Copy word for word the lines of the records below, beginning at the one with "Brigadeiros (Braziliaanse bom" and finishing at the one with "autismo, un equipo", ends included, but none of the pictures.

- **Stored entries**:
※

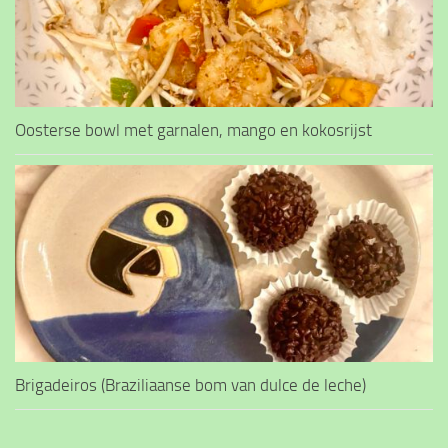
Oosterse bowl met garnalen, mango en kokosrijst
Brigadeiros (Braziliaanse bom van dulce de leche)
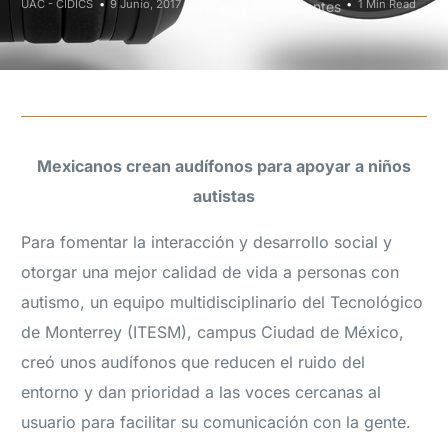
UAC - CIDICS
9 Junio, 2017
1 Min Read
Niños y Adolescentes
Mexicanos crean audífonos para apoyar a niños
autistas
Para fomentar la interacción y desarrollo social y
otorgar una mejor calidad de vida a personas con
autismo, un equipo multidisciplinario del Tecnológico
de Monterrey (ITESM), campus Ciudad de México,
creó unos audífonos que reducen el ruido del
entorno y dan prioridad a las voces cercanas al
usuario para facilitar su comunicación con la gente.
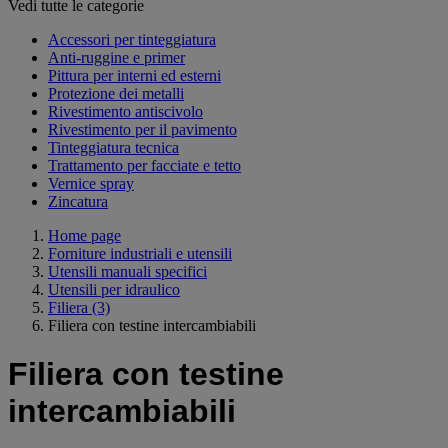
Vedi tutte le categorie
Accessori per tinteggiatura
Anti-ruggine e primer
Pittura per interni ed esterni
Protezione dei metalli
Rivestimento antiscivolo
Rivestimento per il pavimento
Tinteggiatura tecnica
Trattamento per facciate e tetto
Vernice spray
Zincatura
Home page
Forniture industriali e utensili
Utensili manuali specifici
Utensili per idraulico
Filiera
(3)
Filiera con testine intercambiabili
Filiera con testine
intercambiabili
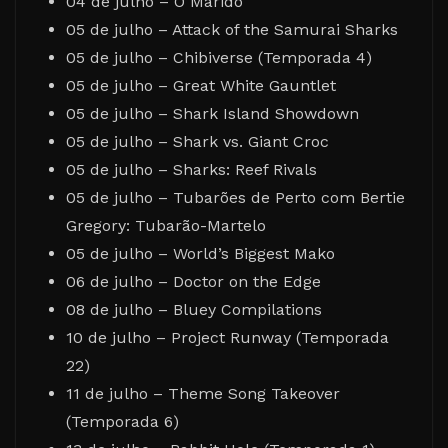
04 de julho – O Marido
05 de julho – Attack of the Samurai Sharks
05 de julho – Chibiverse (Temporada 4)
05 de julho – Great White Gauntlet
05 de julho – Shark Island Showdown
05 de julho – Shark vs. Giant Croc
05 de julho – Sharks: Reef Rivals
05 de julho – Tubarões de Perto com Bertie
Gregory: Tubarão-Martelo
05 de julho – World’s Biggest Mako
06 de julho – Doctor on the Edge
08 de julho – Bluey Compilations
10 de julho – Project Runway (Temporada
22)
11 de julho – Theme Song Takeover
(Temporada 6)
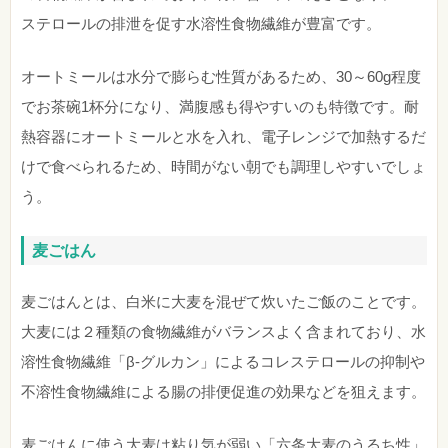
ステロールの排泄を促す水溶性食物繊維が豊富です。
オートミールは水分で膨らむ性質があるため、30～60g程度
でお茶碗1杯分になり、満腹感も得やすいのも特徴です。耐
熱容器にオートミールと水を入れ、電子レンジで加熱するだ
けで食べられるため、時間がない朝でも調理しやすいでしょ
う。
麦ごはん
麦ごはんとは、白米に大麦を混ぜて炊いたご飯のことです。
大麦には２種類の食物繊維がバランスよく含まれており、水
溶性食物繊維「β-グルカン」によるコレステロールの抑制や
不溶性食物繊維による腸の排便促進の効果などを狙えます。
麦ごはんに使う大麦は粘り気が弱い「六条大麦のうるち性」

※

- **The answer**:
Brigadeiros (Braziliaanse bom van dulce de leche)
UAC - CIDICS
9 Junio, 2017
1 Min Read
Niños y Adolescentes
Mexicanos crean audífonos para apoyar a niños
autistas
Para fomentar la interacción y desarrollo social y
otorgar una mejor calidad de vida a personas con
autismo, un equipo multidisciplinario del Tecnológico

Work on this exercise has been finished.